Возникнув в Эсте, молчание копилось и ширилось в нем. Оно тянуло свои текучие руки из его головы и обволакивало все тело. Оно качало его в древнем, эмбриональном ритме сердцебиения. Оно потихоньку распространяло внутри его черепа свои осторожные ветвистые щупальца, ликвидируя, словно пылесосом, неровности памяти, изгоняя старые фразы, похищая их с кончика языка. Оно лишало его мысли словесной одежды, оставляя их нагими и оцепеневшими. Непроизносимыми. Немыми. Для внешнего наблюдателя едва ли вообще существующими. Медленно, год за годом Эcта отдалялся от мира. Ему стал привычен этот осьминог, бесцеремонно обосновавшийся в нем и прыскавший на его прошлое транквилизатором чернильного цвета. Мало-помалу первопричина немоты стала ему недоступна, погребенная где-то среди глубоких, спокойных складок молчания как такового.
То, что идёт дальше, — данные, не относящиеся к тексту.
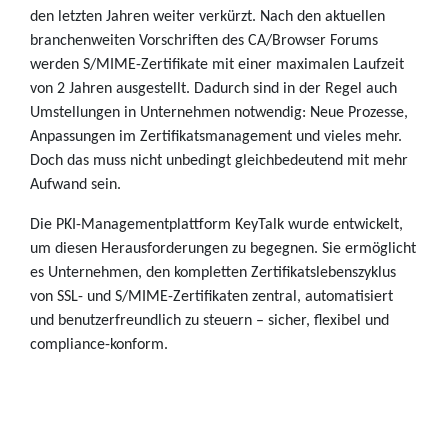
den letzten Jahren weiter verkürzt. Nach den aktuellen
branchenweiten Vorschriften des CA/Browser Forums
werden S/MIME-Zertifikate mit einer maximalen Laufzeit
von 2 Jahren ausgestellt. Dadurch sind in der Regel auch
Umstellungen in Unternehmen notwendig: Neue Prozesse,
Anpassungen im Zertifikatsmanagement und vieles mehr.
Doch das muss nicht unbedingt gleichbedeutend mit mehr
Aufwand sein.
Die PKI-Managementplattform KeyTalk wurde entwickelt,
um diesen Herausforderungen zu begegnen. Sie ermöglicht
es Unternehmen, den kompletten Zertifikatslebenszyklus
von SSL- und S/MIME-Zertifikaten zentral, automatisiert
und benutzerfreundlich zu steuern – sicher, flexibel und
compliance-konform.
Когда Кхубчанд, его любимый, слепой, плешивый, писающийся беспородный пес семнадцати лет от роду, решил не откладывать дальше свою горемычную кончину, Эcта так ухаживал за ним на последнем, мучительном отрезке пути, словно дело шло о его собственной жизни. В предсмертные месяцы Кхубчанд, чьим наилучшим намерениям мешал осуществиться крайне ненадежный мочевой пузырь, из последних сил волочился к собачьей калитке, висевшей на петлях в нижней части двери, что вела на задний двор; толкнув калитку носом, он просовывал наружу только голову и мочился в доме неровной, петляющей ярко-желтой струей. После чего с пустым мочевым пузырем и чистой совестью пес бросал на Эcту взгляд своих тускло-зеленых глаз, стоявших как тинистые пруды посреди седой старческой поросли, и ковылял обратно к сырой подстилке, оставляя на полу мокрые следы. Когда умирающий Кхубчанд лежал на своей подстилке, Эcта мог видеть окно спальни, отраженное в его гладких багровых глазных яблоках. И небо за окном. А однажды – пролетающую мимо птицу. Чудом показался Эсте, погруженному в запах старых роз, напитанному памятью о переломанном человеке, тот факт, что нечто столь хрупкое, столь невыносимо нежное смогло сохраниться, имело право на существование. Птица в полете, отраженная в глазах умирающей собаки. Мысль заставила его громко рассмеяться.
Когда Кхубчанд умер, Эcта принялся расхаживать. Он расхаживал без отдыха часами. Поначалу поблизости от дома, но с каждым разом удаляясь все больше и больше.
Люди привыкли видеть его на улицах. Чисто одетый мужчина со спокойной походкой. Его лицо потемнело и обветрилось. Загрубело от солнца. На нем появились морщинки. Эcта начал выглядеть более умудренным, чем был на самом деле. Как забредший в город рыбак. Человек, которому ведомы морские тайны.
Теперь, когда его Отправили Назад, Эcта расхаживал по Айеменему.
Иногда он бродил по берегам реки, которая пахла фекалиями и купленными на займы от Всемирного банка пестицидами. Почти вся рыба в ней погибла. Уцелевшие экземпляры страдали от плавниковой гнили и были покрыты волдырями.
В другие дни он шел по улице. Мимо новеньких, только что выпеченных, глазированных домиков, построенных на нефтяные деньги медсестрами, каменщиками, электриками и банковскими служащими, которые тяжко и несчастливо трудились в странах Персидского залива. Мимо обиженных старых строений, позеленевших от зависти, укрывшихся в конце своих частных подъездных дорожек под своими частными каучуковыми деревьями. Каждое – пришедшая в упадок феодальная вотчина со своей историей.